Skip to main content
Version: v1.5 🚧

QoS Management for Out-of-Band Applications on Host

Introduction

In a production environment, there could be more than just containerized applications managed by Kubernetes, but also out-of-band applications running on hosts. Koordinator has supported node resources reservation so that koord-scheduler can take them into account during allocation. However, these applications also have various QoS level during runtime such as LS or BE. So, as for the QoS management, koordlet should also support setting QoS parameters for these processes running on hosts. For example the out-of-band processes could be latency-sensitive types, and koordlet should set them as high-priority in case they got interference for BE pods.

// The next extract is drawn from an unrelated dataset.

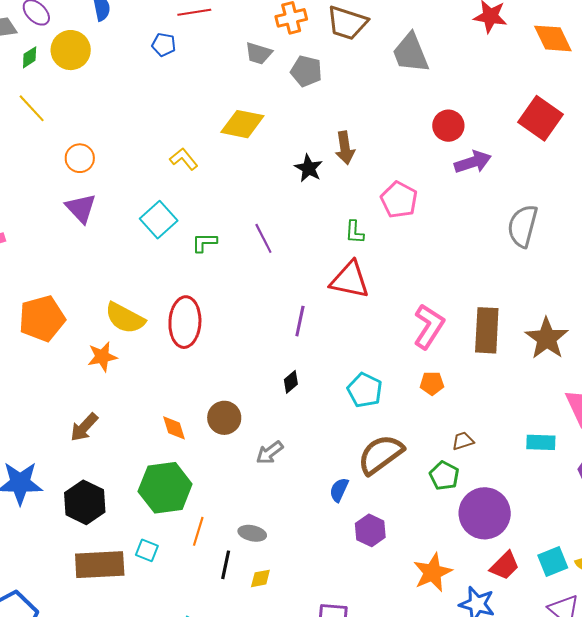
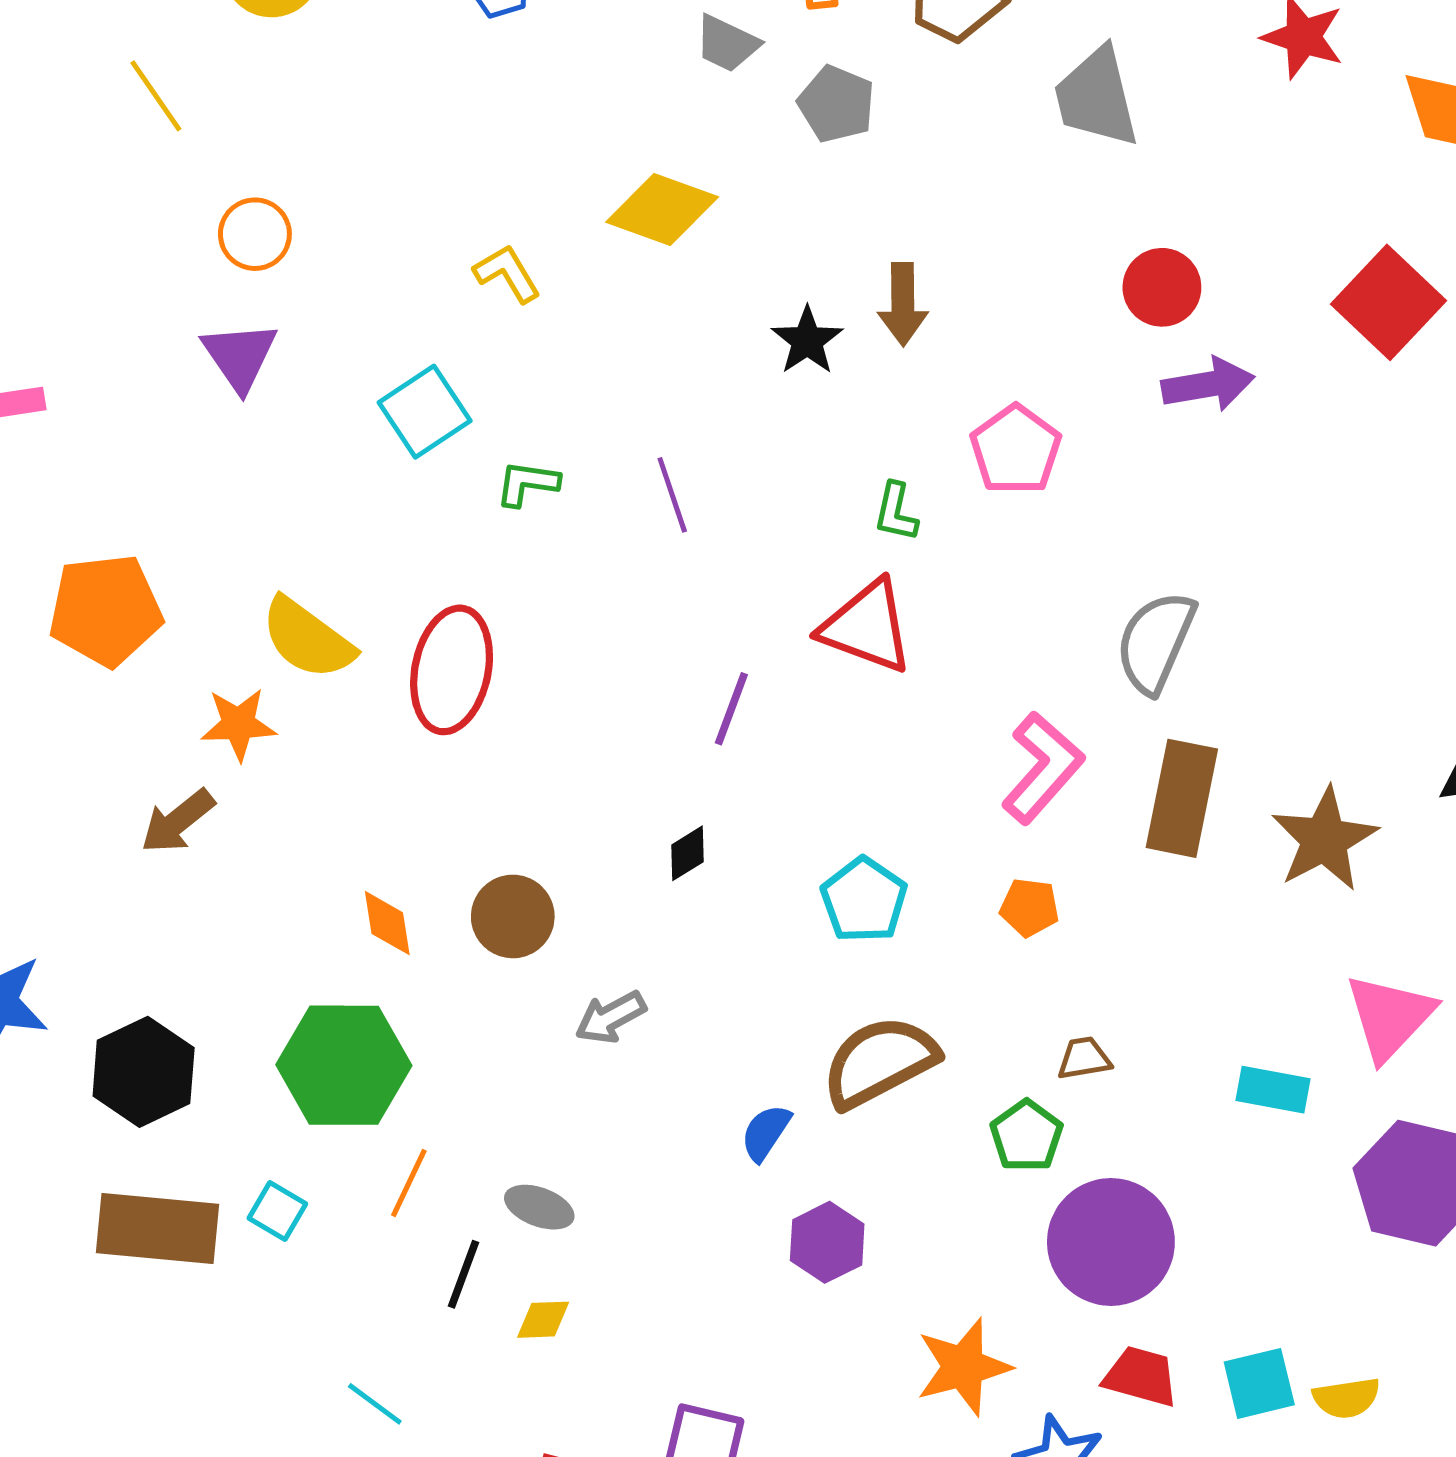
gray semicircle: (523, 226) -> (1155, 642), moved
brown arrow: (84, 427) -> (178, 821), moved
red trapezoid: (505, 566) -> (1141, 1376), turned -128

Since most QoS strategies relies on cgroup mechanism, koordlet requires these applications must running under its own cgroup if they need the QoS management.

image

Here are the supported QoS levels and strategies for out-of-band applications.

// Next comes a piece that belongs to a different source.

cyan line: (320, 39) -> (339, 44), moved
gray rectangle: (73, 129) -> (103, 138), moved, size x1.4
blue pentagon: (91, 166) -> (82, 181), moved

  • LS (Latency Sensitive)
    • CPU QoS(Group Identity): applications must run with cpu cgroup subsystem, and koordlet will set cpu.bvt_warp_ns according to the resource-qos-config.
    • CPUSet Allocation: applications must run with cpuset cgroup subsystem, and koorldet will set all cpus in share-pools for them.
  • BE (Best-effort)
    • CPU QoS(Group Identity): applications must run with cpu cgroup subsystem, and koorldet will set cpu.bvt_warp_ns according to the resource-qos-config.

Prerequisite

Please make sure Koordinator components are correctly installed in your cluster. If not, please refer to Installation.

Host applications should already run with cgroup, see the kernel manual for more details.

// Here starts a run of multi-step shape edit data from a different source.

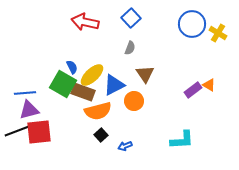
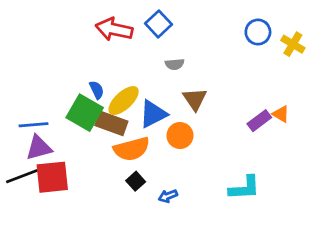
blue square: (131, 18) -> (158, 24), moved
blue circle: (192, 24) -> (258, 32), size x0.7
gray semicircle: (130, 48) -> (175, 64), turned 64

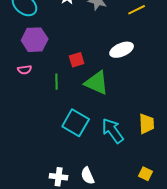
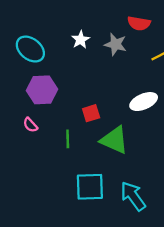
pink semicircle: (25, 70) -> (30, 125), turned 56
cyan square: (76, 123) -> (90, 187), turned -32

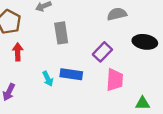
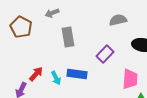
red arrow: (18, 52) -> (36, 74), moved, turned 42
pink trapezoid: (115, 80) -> (130, 79), moved

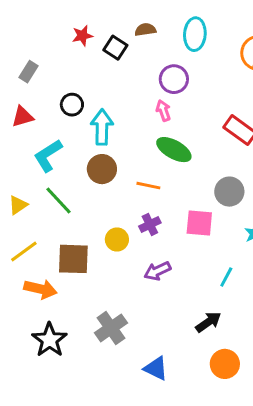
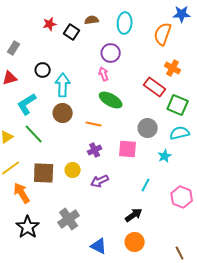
yellow circle: (117, 240) -> (73, 170), moved
orange arrow: (40, 289) -> (22, 193), turned -135
orange circle: (225, 364) -> (135, 242), moved

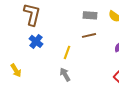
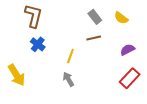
gray rectangle: (90, 15) -> (95, 17), turned 48
yellow arrow: (16, 70) -> (17, 75), size x1.5

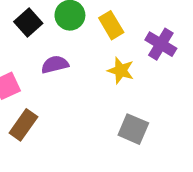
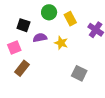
black square: (28, 23) -> (23, 25), moved, turned -32
yellow star: (121, 71) -> (61, 43), moved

ComponentVersion Requirement
Kubernetes≥v1.18
koordinator≥v1.4.0

Use QoS management for out-of-band applications on host

  1. Run host application under cgroup host-latency-sensitive/nginx/ with cpu and cpuset subsystem. It should be noted that cpuset.cpus and cpuset.mems of each level must be initialized with manually, which could be equal to the cgroup root path.
# init cgroup dir on cgroup v1
$ mkdir -p /sys/fs/cgroup/cpuset/host-latency-sensitive/nginx/
$ mkdir -p /sys/fs/cgroup/cpu/host-latency-sensitive/nginx/
$ cat /sys/fs/cgroup/cpuset/cpuset.cpus > /sys/fs/cgroup/cpuset/host-latency-sensitive/cpuset.cpus
$ cat /sys/fs/cgroup/cpuset/cpuset.cpus > /sys/fs/cgroup/cpuset/host-latency-sensitive/nginx/cpuset.cpus
$ cat /sys/fs/cgroup/cpuset/cpuset.mems > /sys/fs/cgroup/cpuset/host-latency-sensitive/cpuset.mems
$ cat /sys/fs/cgroup/cpuset/cpuset.mems > /sys/fs/cgroup/cpuset/host-latency-sensitive/nginx/cpuset.mems

# bind application to corresponding cgroups
$ echo ${your-application-pids} > /sys/fs/cgroup/cpuset/host-latency-sensitive/nginx/tasks
$ echo ${your-application-pids} > /sys/fs/cgroup/cpu/host-latency-sensitive/nginx/tasks
  1. Create a configmap file base on the following ConfigMap content:
apiVersion: v1
data:
host-application-config: |
{
"applications": [
{
"name": "nginx",
"qos": "LS",
"cgroupPath": {
"base": "CgroupRoot",
"parentDir": "host-latency-sensitive/",
"relativePath": "nginx/"
}
}
]
}
resource-qos-config: |
{
"clusterStrategy": {
"lsClass": {
"cpuQOS": {
"enable": true,
"groupIdentity": 2
}
},
"beClass": {
"cpuQOS": {
"enable": true,
"groupIdentity": -1
}
}
}
}
kind: ConfigMap
metadata:
name: slo-controller-config
namespace: koordinator-system
Configuration itemParameterValid valuesDescription
applications[]HostApplicationSpecN/Aspec description of host applications.
nameStringN/Aname of the host application.
qosStringLS/BEQoS class of the application.
cgroupPathCgroupPathN/Acgroup path of the application, the directory equals to ${base}/${parentDir}/${relativePath}
cgroupPath.baseStringCgroupRoot/Kubepods/KubepodsBurstable/KubepodsBesteffortcgroup base dir of the application, the format is various across cgroup drivers.
cgroupPath.parentDirStringN/Acgroup parent path under base dir. By default it is "host-latency-sensitive/" for LS and "host-latency-sensitive/" for BE.
cgroupPath.relativePathStringN/Acgroup relative path under parent dir.
  1. Check whether a ConfigMap named slo-controller-config exists in the koordinator-system namespace.
  • If a ConfigMap named slo-controller-config exists, we commend that you run the kubectl patch command to update the ConfigMap. This avoids changing other settings in the ConfigMap.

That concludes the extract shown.